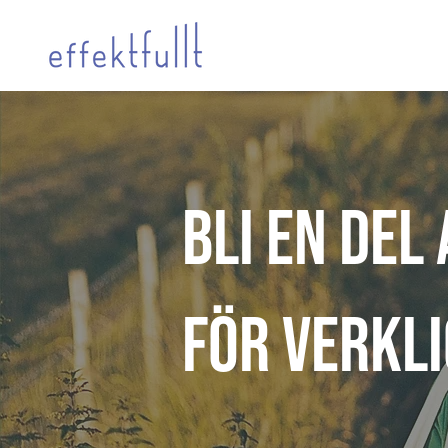
Bli en del
för verkl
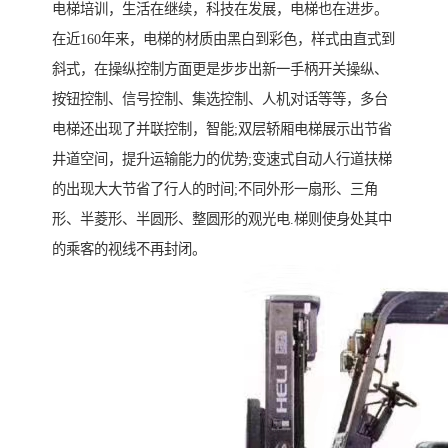
电梯培训，生活在继续，科技在发展，电梯也在进步。
在近160年来，电梯的材质由黑白到彩色，样式由直式到
斜式，在操纵控制方面更是步步出新一手柄开关操纵、
按钮控制、信号控制、集选控制、人机对话等等，多台
电梯还出现了并联控制，智能;双层轿厢电梯展示出节省
井道空间，提升运输能力的优势;变速式自动人行道扶梯
的出现大大节省了行人的时间;不同外形一扇形、三角
形、半菱形、半圆形、整圆形的观光电.梯则使身处其中
的乘客的视线不再封闭。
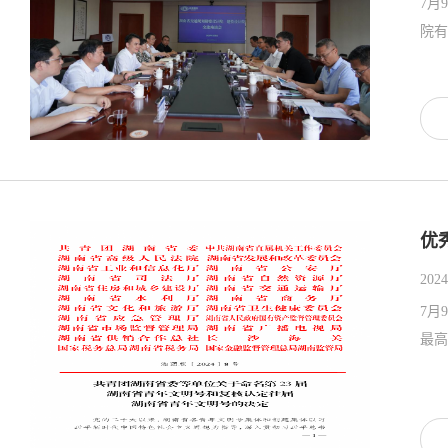
7月
优
2024
7月
最高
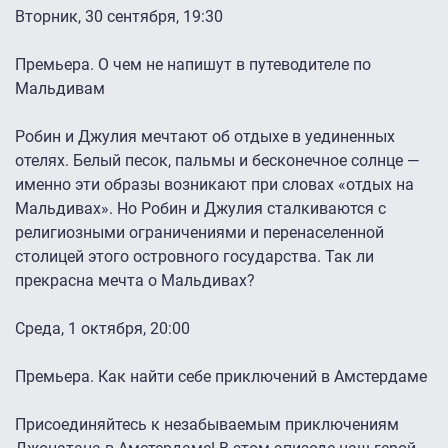
Вторник, 30 сентября, 19:30
Премьера. О чем не напишут в путеводителе по
Мальдивам
Робин и Джулия мечтают об отдыхе в уединенных
отелях. Белый песок, пальмы и бесконечное солнце —
именно эти образы возникают при словах «отдых на
Мальдивах». Но Робин и Джулия сталкиваются с
религиозными ограничениями и перенаселенной
столицей этого островного государства. Так ли
прекрасна мечта о Мальдивах?
Среда, 1 октября, 20:00
Премьера. Как найти себе приключений в Амстердаме
Присоединяйтесь к незабываемым приключениям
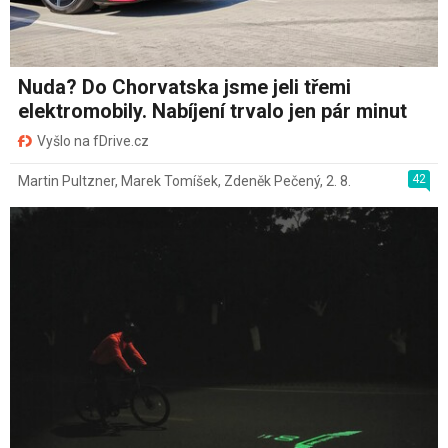
Nuda? Do Chorvatska jsme jeli třemi
elektromobily. Nabíjení trvalo jen pár minut
Vyšlo na fDrive.cz
42
Martin Pultzner
,
Marek Tomíšek
,
Zdeněk Pečený
,
2. 8.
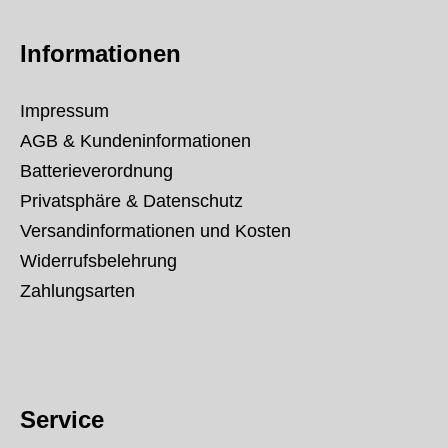
Informationen
Impressum
AGB & Kundeninformationen
Batterieverordnung
Privatsphäre & Datenschutz
Versandinformationen und Kosten
Widerrufsbelehrung
Zahlungsarten
Service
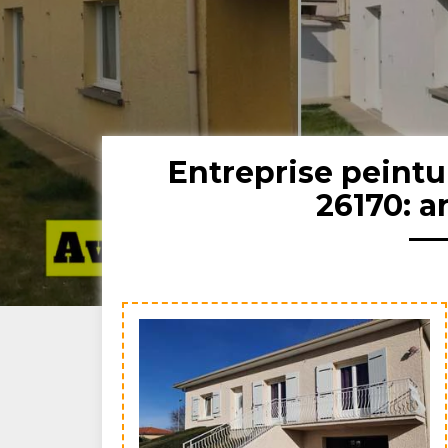
Entreprise peintu
26170: a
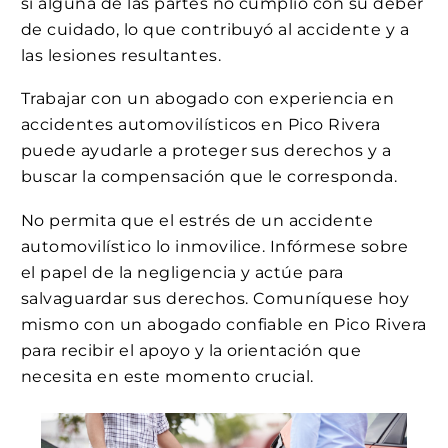
si alguna de las partes no cumplió con su deber
de cuidado, lo que contribuyó al accidente y a
las lesiones resultantes.
Trabajar con un abogado con experiencia en
accidentes automovilísticos en Pico Rivera
puede ayudarle a proteger sus derechos y a
buscar la compensación que le corresponda.
No permita que el estrés de un accidente
automovilístico lo inmovilice. Infórmese sobre
el papel de la negligencia y actúe para
salvaguardar sus derechos. Comuníquese hoy
mismo con un abogado confiable en Pico Rivera
para recibir el apoyo y la orientación que
necesita en este momento crucial.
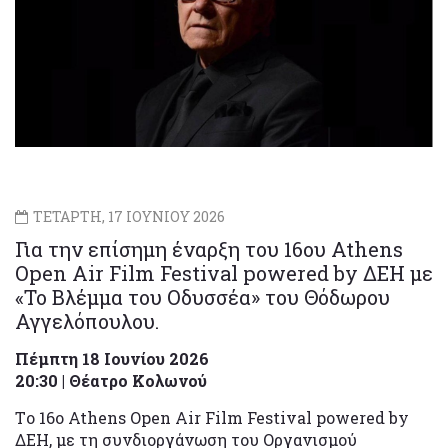
ΤΕΤΑΡΤΗ, 17 ΙΟΥΝΙΟΥ 2026
Για την επίσημη έναρξη του 16ου Athens
Open Air Film Festival powered by ΔΕΗ με
«Το Βλέμμα του Οδυσσέα» του Θόδωρου
Αγγελόπουλου.
Πέμπτη 18 Ιουνίου 2026
20:30 | Θέατρο Κολωνού
Tο 16ο Athens Open Air Film Festival powered by
ΔΕΗ, με τη συνδιοργάνωση του Οργανισμού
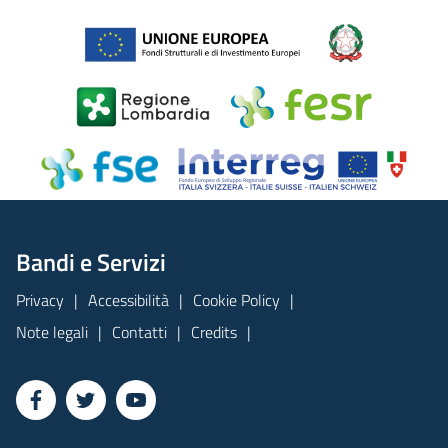
Bandi e Servizi
Privacy
Accessibilità
Cookie Policy
Note legali
Contatti
Credits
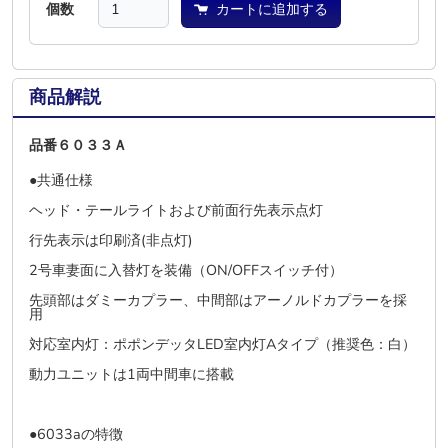
個数
カートに追加する
商品解説
品番６０３３Ａ
●共通仕様
ヘッド・テールライトおよび前面行先表示点灯
行先表示は印刷済(非点灯)
2号車妻面に入替灯を装備（ON/OFFスイッチ付）
先頭部はダミーカプラー、中間部はアーノルドカプラーを採
用
対応室内灯：ポポンデッタLED室内灯Aタイプ（推奨色：白）
動力ユニットは1両中間車に搭載
●6033aの特徴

━━━━━━━━━━━━━━━━━━━━

Action item: From the first line of the entries down to the line with "Вторник, 30 сентября, 19:30", print each line exactly; omit any picture.

Output:
Bli en del
för verkl
电梯培训，生活在继续，科技在发展，电梯也在进步。
在近160年来，电梯的材质由黑白到彩色，样式由直式到
斜式，在操纵控制方面更是步步出新一手柄开关操纵、
按钮控制、信号控制、集选控制、人机对话等等，多台
电梯还出现了并联控制，智能;双层轿厢电梯展示出节省
井道空间，提升运输能力的优势;变速式自动人行道扶梯
的出现大大节省了行人的时间;不同外形一扇形、三角
形、半菱形、半圆形、整圆形的观光电.梯则使身处其中
的乘客的视线不再封闭。
7月
优
2024
7月
最高
Вторник, 30 сентября, 19:30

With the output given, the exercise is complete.